Beautiful Creatures hits theaters today and the one thing on my mind is whether avid readers of the Caster Chronicles are going to like the changes that Richard LaGravenese (Screenwriter as well as Director) made to the Novel that Kami Garcia and Margaret Stohl created.
Beautiful Creatures –
A supernatural love story set in the South, “Beautiful Creatures” tells the tale of two star-crossed lovers: Ethan (Alden Ehrenreich), a young man longing to escape his small town, and Lena (Alice Englert), a mysterious new girl. Together, they uncover dark secrets about their respective families, their history and their town.
Oscar® nominee Richard LaGravenese (“The Fisher King,”“P.S. I Love You”) directs from his adaptation of the first novel in the best-selling series by Kami Garcia and Margaret Stohl. The film stars Alden Ehrenreich (“Tetro”), newcomer Alice Englert, Academy Award® winner Jeremy Irons (“Reversal of Fortune”) Oscar® nominee Viola Davis (“The Help,” “Doubt”), Emmy Rossum (TV’s “Shameless”), Thomas Mann (“Project X”) and Academy Award® winner Emma Thompson (“Howard’s End,” “Sense and Sensibility”).
With a stellar cast as well as production team the movie is certainly a must see. But as a movie goer that likes to read the books so that I have something to compare it to I was a little disappointed. In my opinion LaGravenese made some pretty drastic changes to the story line that might be hard to come back from if they continue making the rest of the saga. It was severely rushed and I didn’t feel like the young couple really fell in love like they did in the book. But changes aside visually the movie was amazing.
Atlanta Moms on the Move sat down with two of the cast members, Thomas Mann (Link) and Zoey Deutch (Emily) to hear their thoughts on the film and their possible Twilight style fame.
AMOM– Did you both read the books prior to filming?
Thomas – No, I did not but Zoey did. But let me explain why. When I first met with Richard he told me that his scripts varied a lot from the books. He didn’t want me to get confused because it is a different take on it and I didn’t want to get it muddled. I just stuck to Richards vision and then read the book after.

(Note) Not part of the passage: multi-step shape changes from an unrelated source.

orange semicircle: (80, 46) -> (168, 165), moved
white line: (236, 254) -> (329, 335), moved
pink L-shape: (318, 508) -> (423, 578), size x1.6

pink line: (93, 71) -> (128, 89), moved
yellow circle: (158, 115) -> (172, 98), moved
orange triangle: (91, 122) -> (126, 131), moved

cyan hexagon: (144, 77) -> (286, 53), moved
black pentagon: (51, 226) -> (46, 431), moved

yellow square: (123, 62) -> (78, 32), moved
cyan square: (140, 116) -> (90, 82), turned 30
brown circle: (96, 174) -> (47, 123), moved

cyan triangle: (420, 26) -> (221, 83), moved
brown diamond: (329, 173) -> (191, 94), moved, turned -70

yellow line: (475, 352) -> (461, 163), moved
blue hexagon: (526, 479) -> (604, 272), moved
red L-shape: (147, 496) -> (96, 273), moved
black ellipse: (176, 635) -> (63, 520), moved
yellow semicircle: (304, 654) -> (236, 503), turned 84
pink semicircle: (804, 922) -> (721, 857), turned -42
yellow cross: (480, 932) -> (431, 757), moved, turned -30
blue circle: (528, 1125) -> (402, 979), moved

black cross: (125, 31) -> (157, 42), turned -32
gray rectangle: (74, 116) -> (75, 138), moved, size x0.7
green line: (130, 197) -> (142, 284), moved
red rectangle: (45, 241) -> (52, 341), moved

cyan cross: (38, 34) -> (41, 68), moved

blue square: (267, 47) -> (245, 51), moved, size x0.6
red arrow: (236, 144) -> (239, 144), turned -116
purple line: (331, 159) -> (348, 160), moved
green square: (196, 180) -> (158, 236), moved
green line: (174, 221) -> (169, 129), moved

AMOM – Do you think you are ready for Twilight style fandamonium and fame?
Both Thomas and Zoey muddled around saying I don’t know and then finally admitting no they weren’t ready
Thomas – But we all hope the movie does really well.
AMOM – You had a great crowd at the signing at Barnes and Noble so the diehard fans are already there.
Thomas – It’s so exciting that there is already enthusiasm built in, it’s just really nice.
Zoey – Everyone was so nice and excited. It’s just cool to see it.
Thomas and Zoey were great and I’m thankful for the sit down. I also wanted to gauge a diehard readers take on the film. So I asked the family that was first in line with all four books in hand to contact me after the screening. This is what they had to say.
Beautiful Creatures pulls off a neat trick to bust the hand-wringing, navel-gazing teen paranormal romance stereotype: It gets you to care about its characters by making them genuinely likeable.
Alden Ehrenreich is terrific as small town dreamer Ethan, relentlessly happy, funny and earnest, impossible not to root for. Alice Englert plays possibly-doomed teen witch Lena just right: gloomy, angsty outcast gradually opening up to and won over by Ethan, at times seeming actually happy herself. Emma Thompson plays the villain with aplomb, and Jeremy Irons as an antebellum southern gentleman (with super powers!) is cast well, too.
There are dozens of bits of funny dialogue (including Emma Thompson’s winning “well, slap my ass and call me Sally!”), testament to a conscious effort to make an anti-Twilight movie, rather than another mopey the-world-is-ending unusual-teen romance with a couple instances of comic relief. At the advance screening in Atlanta, the audience laughed out loud with regularity.
The ending, which readers of the book won’t recognize, made the same theater squirm at the edge of their seats, willing a particular outcome the filmmakers successfully leave in doubt. By then you’re so interested in a happy ending for all concerned that you’re genuinely afraid of being disappointed.
One niggle is that Lena’s problem, which has to do with good, evil, a curse, the winter solstice, her awful mother and a weird and busybody family, is too complicated to be intuitive. But the story needs all of the complicated elements, and the movie doesn’t slip into taking itself Twilight-level seriously while laying them all out.
My 14-year-old daughter, who read the book shortly after it came out and the other books in the series within days of their release, was deliriously happy with the film version, despite lots of departures from the novel. She posted on Facebook on the way home from the theater, “Okay wow…what did I just see? The best movie ever. I’m gonna go look out the window and wonder why I’m such a normal person.” Which is what a good story well told often makes teenagers do.
So there you have it folks and full review and cast sit down of the fantastic Beautiful Creatures. Check it out today is in theaters now.